In a sermon written by Saint Zacharias, Bishop of Sakha in the eighth century, about the coming of Christ to Egypt, he narrated that the Holy Family went to Al-Burullus in a village called the Fig Tree, but the village did not accept them. So they went to another place called (Al-Mutla’), where a man gave them their needs, then they went to another place, which is Sakha currently. They became thirsty but they could not find water, so the Lord Jesus Christ put his foot on a stone, and the footprint of his foot was imprinted and pure water sprang from it. The believers began to put oil on the stone in the place of the foot and take blessing from it until the stone was hidden underground due to adverse conditions.
The length of the stone is about 80 centimeters and its thickness is 15 centimeters, and the place was named “Pikha Isos”, and “Pikha” means foot, and “Isos” means Jesus Christ, meaning the foot of Jesus Christ. In this place, a monastery was established full of monks and it continued until the twelfth century AD until the monastery was exposed to a wave of violence and persecution from extremists in Egypt, which prompted monks to save the stone from vandalism, so they marked the stone with a sign and hid it by burying it in the yard of the monastery. They fled and started writing in manuscripts about the story of hiding the stone and escaping.
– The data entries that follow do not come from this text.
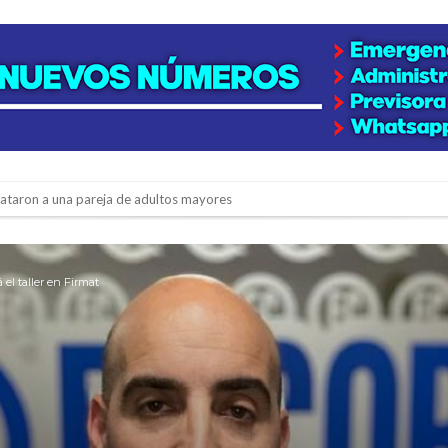
niataron a una pareja de adultos mayores
 EPI y el Hospital Vilela
colección de golosinas para agasajar a los niños en su día
 el taller en Firmat
lausura con agenda confirmada y planteles renovados
rmentas fuertes y ráfagas que podrían superar los 80 km/h
os mitos y analiza el impacto real en la región
n de la Expo Dose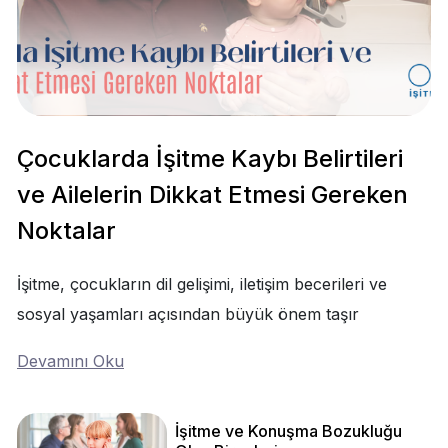
Çocuklarda İşitme Kaybı Belirtileri
ve Ailelerin Dikkat Etmesi Gereken
Noktalar
İşitme, çocukların dil gelişimi, iletişim becerileri ve
sosyal yaşamları açısından büyük önem taşır
Devamını Oku
İşitme ve Konuşma Bozukluğu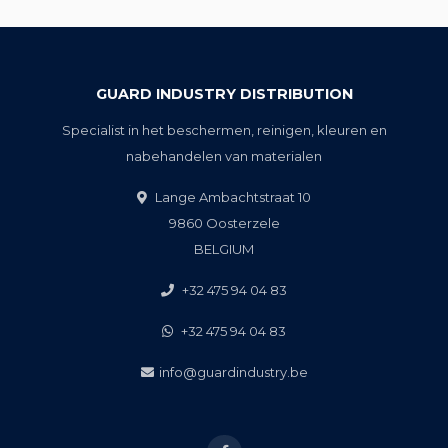
GUARD INDUSTRY DISTRIBUTION
Specialist in het beschermen, reinigen, kleuren en
nabehandelen van materialen
Lange Ambachtstraat 10
9860 Oosterzele
BELGIUM
+32 475 94 04 83
+32 475 94 04 83
info@guardindustry.be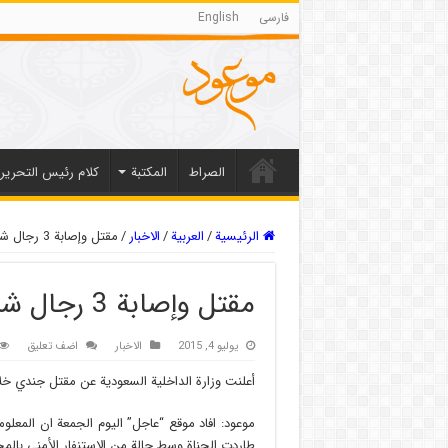
فارسی
English
الصراط
المکتبة
كلام رئيس التحرير
الرئيسية
/
العربیة
/
الاخبار
/
مقتل وإصابة 3 رجال شرطة سعوديين في الطائف
مقتل وإصابة 3 رجال شرطة سعوديين في الطائف
يوليو 4, 2015
الاخبار
اضف تعليق
أعلنت وزارة الداخلية السعودية عن مقتل جندي خل
موعود: افاد موقع “عاجل” اليوم الجمعة ان المع
طاردت الجناة وسط حالة من الاستنفار الأمني بالمح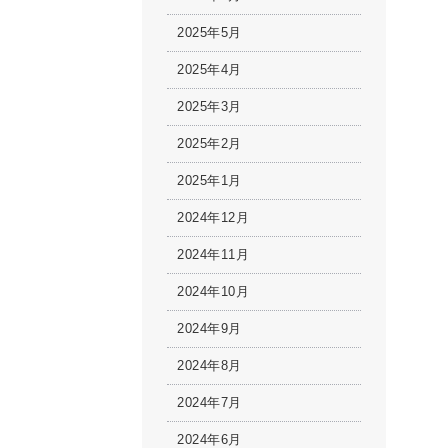
2025年5月
2025年4月
2025年3月
2025年2月
2025年1月
2024年12月
2024年11月
2024年10月
2024年9月
2024年8月
2024年7月
2024年6月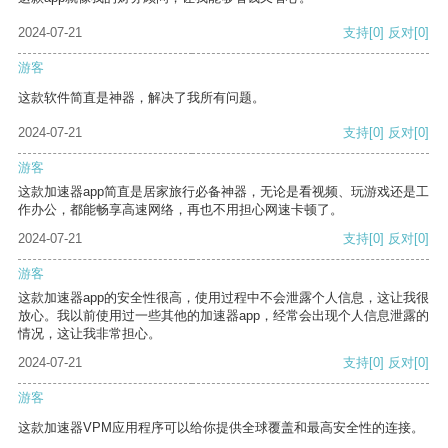
2024-07-21
支持
[0]
反对
[0]
游客
这款软件简直是神器，解决了我所有问题。
2024-07-21
支持
[0]
反对
[0]
游客
这款加速器app简直是居家旅行必备神器，无论是看视频、玩游戏还是工
作办公，都能畅享高速网络，再也不用担心网速卡顿了。
2024-07-21
支持
[0]
反对
[0]
游客
这款加速器app的安全性很高，使用过程中不会泄露个人信息，这让我很
放心。我以前使用过一些其他的加速器app，经常会出现个人信息泄露的
情况，这让我非常担心。
2024-07-21
支持
[0]
反对
[0]
游客
这款加速器VPM应用程序可以给你提供全球覆盖和最高安全性的连接。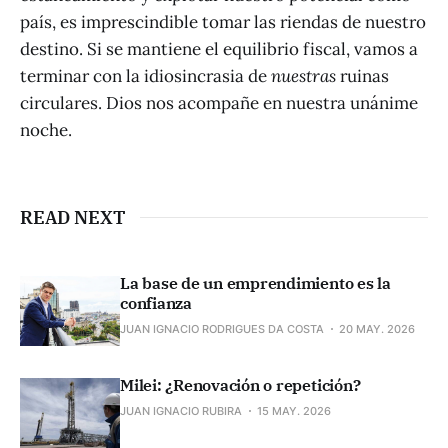
país, es imprescindible tomar las riendas de nuestro
destino. Si se mantiene el equilibrio fiscal, vamos a
terminar con la idiosincrasia de
nuestras
ruinas
circulares. Dios nos acompañe en nuestra unánime
noche.
READ NEXT
La base de un emprendimiento es la
confianza
JUAN IGNACIO RODRIGUES DA COSTA
20 MAY. 2026
Milei: ¿Renovación o repetición?
JUAN IGNACIO RUBIRA
15 MAY. 2026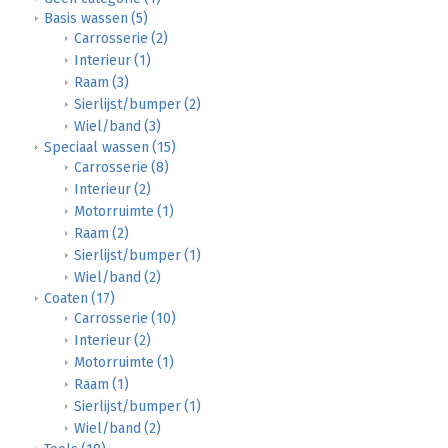
Basis wassen
(5)
Carrosserie
(2)
Interieur
(1)
Raam
(3)
Sierlijst/bumper
(2)
Wiel/band
(3)
Speciaal wassen
(15)
Carrosserie
(8)
Interieur
(2)
Motorruimte
(1)
Raam
(2)
Sierlijst/bumper
(1)
Wiel/band
(2)
Coaten
(17)
Carrosserie
(10)
Interieur
(2)
Motorruimte
(1)
Raam
(1)
Sierlijst/bumper
(1)
Wiel/band
(2)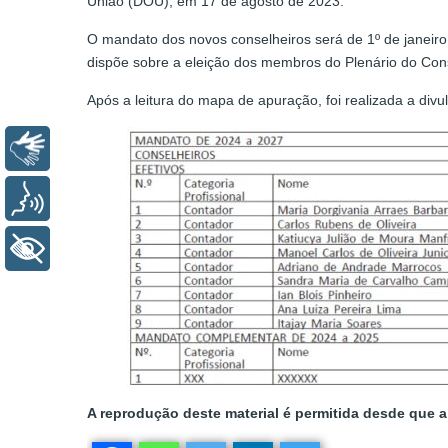
União (DOU), em 17 de agosto de 2023.
O mandato dos novos conselheiros será de 1º de janeir
dispõe sobre a eleição dos membros do Plenário do Cons
Após a leitura do mapa de apuração, foi realizada a div
Libras
Voz
+ Acessibilidade
A reprodução deste material é permitida desde que a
In the month of April of the year 1948 AD, while sewage workers were digging near the Church of the Virgin Mary, they found a stone with a child’s footprint on it. It is believed that it is the footprint of the Child Jesus. The stone is now displayed in a glass box for visitors to touch and get blessing from it. On the 24th of Bashans, the Coptic priests carry the stone in a festive church procession, and they walk around the church with it.